I banchieri si riunirono due volte, il 29, a mezzogiorno e verso sera. Non si senti dire che essi mantenevano un atteggiamento filosofico. Ciò era tutt'altro che sorprendente perché, durante la giornata, una notizia spaventosa si era diffusa in Borsa. Si diceva che il pool dei banchieri, anziché provvedere a stabilizzare il mercato, stava in effetti vendendo azioni! Il prestigio dei banchieri era in verità precipitato più rapidamente dello stesso mercato. Dopo la riunione serale, Lamont incontrò la stampa con lo sgradevole incarico di smentire che essi avevano messo in liquidazione i titoli, o partecipato a un attacco ribassista. Dopo aver nuovamente spiegato, in modo un po' pleonastico, visti gli avvenimenti della giornata, che non era nei propositi dei banchieri mantenere un determinato livello di prezzi, egli concluse: Al gruppo ha continuato e continuerà in cooperazione a sostenere il mercato, e non è stato un venditore di azioni". In effetti, come rivelarono informazioni successive, Albert H. Wiggin della Chase si trovava personalmente a quel tempo in una posizione scoperta per alcuni milioni.

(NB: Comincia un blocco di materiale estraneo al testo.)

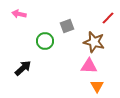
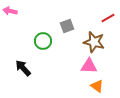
pink arrow: moved 9 px left, 3 px up
red line: rotated 16 degrees clockwise
green circle: moved 2 px left
black arrow: rotated 90 degrees counterclockwise
orange triangle: rotated 24 degrees counterclockwise
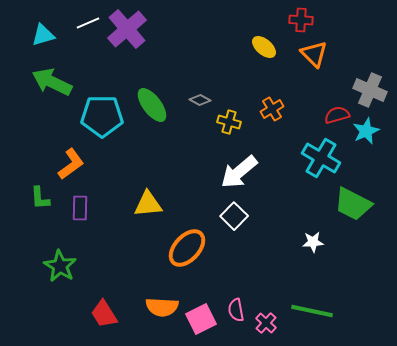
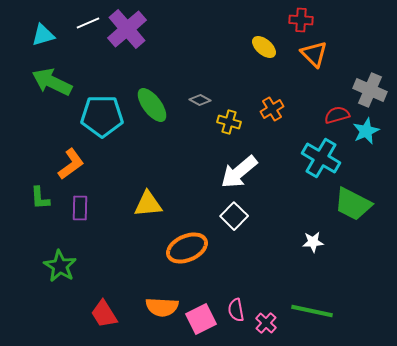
orange ellipse: rotated 24 degrees clockwise
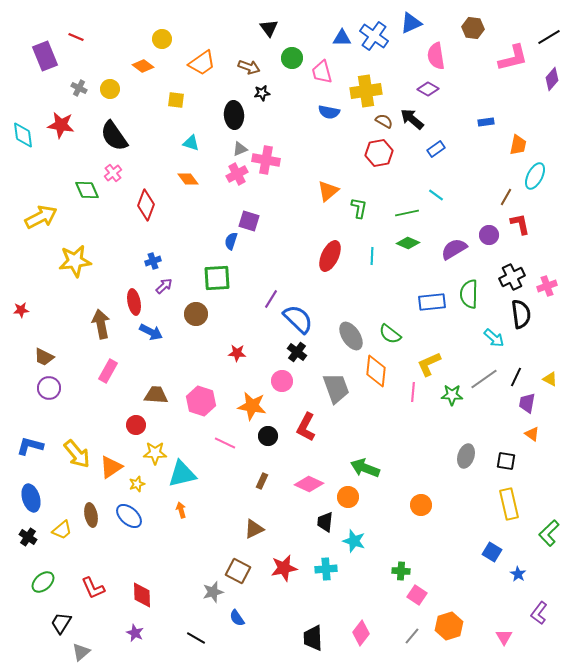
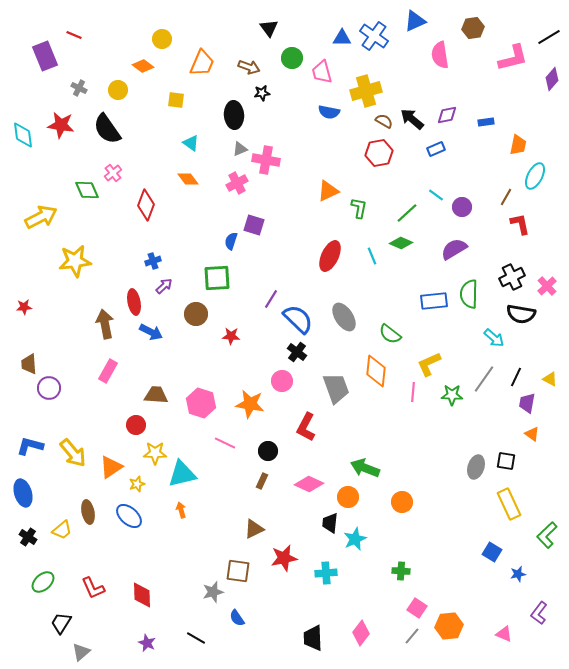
blue triangle at (411, 23): moved 4 px right, 2 px up
brown hexagon at (473, 28): rotated 15 degrees counterclockwise
red line at (76, 37): moved 2 px left, 2 px up
pink semicircle at (436, 56): moved 4 px right, 1 px up
orange trapezoid at (202, 63): rotated 32 degrees counterclockwise
yellow circle at (110, 89): moved 8 px right, 1 px down
purple diamond at (428, 89): moved 19 px right, 26 px down; rotated 40 degrees counterclockwise
yellow cross at (366, 91): rotated 8 degrees counterclockwise
black semicircle at (114, 136): moved 7 px left, 7 px up
cyan triangle at (191, 143): rotated 18 degrees clockwise
blue rectangle at (436, 149): rotated 12 degrees clockwise
pink cross at (237, 174): moved 9 px down
orange triangle at (328, 191): rotated 15 degrees clockwise
green line at (407, 213): rotated 30 degrees counterclockwise
purple square at (249, 221): moved 5 px right, 4 px down
purple circle at (489, 235): moved 27 px left, 28 px up
green diamond at (408, 243): moved 7 px left
cyan line at (372, 256): rotated 24 degrees counterclockwise
pink cross at (547, 286): rotated 24 degrees counterclockwise
blue rectangle at (432, 302): moved 2 px right, 1 px up
red star at (21, 310): moved 3 px right, 3 px up
black semicircle at (521, 314): rotated 108 degrees clockwise
brown arrow at (101, 324): moved 4 px right
gray ellipse at (351, 336): moved 7 px left, 19 px up
red star at (237, 353): moved 6 px left, 17 px up
brown trapezoid at (44, 357): moved 15 px left, 7 px down; rotated 60 degrees clockwise
gray line at (484, 379): rotated 20 degrees counterclockwise
pink hexagon at (201, 401): moved 2 px down
orange star at (252, 406): moved 2 px left, 2 px up
black circle at (268, 436): moved 15 px down
yellow arrow at (77, 454): moved 4 px left, 1 px up
gray ellipse at (466, 456): moved 10 px right, 11 px down
blue ellipse at (31, 498): moved 8 px left, 5 px up
yellow rectangle at (509, 504): rotated 12 degrees counterclockwise
orange circle at (421, 505): moved 19 px left, 3 px up
brown ellipse at (91, 515): moved 3 px left, 3 px up
black trapezoid at (325, 522): moved 5 px right, 1 px down
green L-shape at (549, 533): moved 2 px left, 2 px down
cyan star at (354, 541): moved 1 px right, 2 px up; rotated 30 degrees clockwise
red star at (284, 568): moved 10 px up
cyan cross at (326, 569): moved 4 px down
brown square at (238, 571): rotated 20 degrees counterclockwise
blue star at (518, 574): rotated 28 degrees clockwise
pink square at (417, 595): moved 13 px down
orange hexagon at (449, 626): rotated 12 degrees clockwise
purple star at (135, 633): moved 12 px right, 10 px down
pink triangle at (504, 637): moved 3 px up; rotated 36 degrees counterclockwise
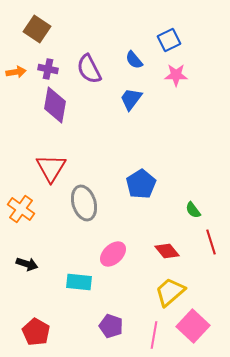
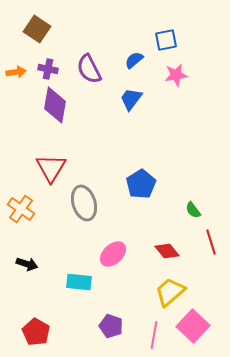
blue square: moved 3 px left; rotated 15 degrees clockwise
blue semicircle: rotated 90 degrees clockwise
pink star: rotated 10 degrees counterclockwise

Giovedì, 31 ottobre. Nella breve seduta di tre ore furono trattate oltre sette milioni di azioni, e il mercato fece un altro buon passo avanti. Gli "industriali" dell'indice New York Times guadagnarono 21 punti. Il rendiconto settimanale della Federal Reserve Bank rivelò una diminuzione nei prestiti ai borsisti per oltre un miliardo, la maggiore diminuzione mai registrata in una settimana.
Il fine settimana portò una brutta notizia. Il sabato si annunciò il fallimento della Foshay di Minneapolis, una compagnia da 20 milioni di dollari. Il lunedì, la Commerciai National Bank and Trust Company occupò cinque colonne del New York Times per far conoscere "la nostra certezza e convinzione che la situazione generale industriale e commerciale del Paese è fondamentalmente sana ed essenzialmente intatta". Quel giorno il mercato subì in altro pauroso crollo.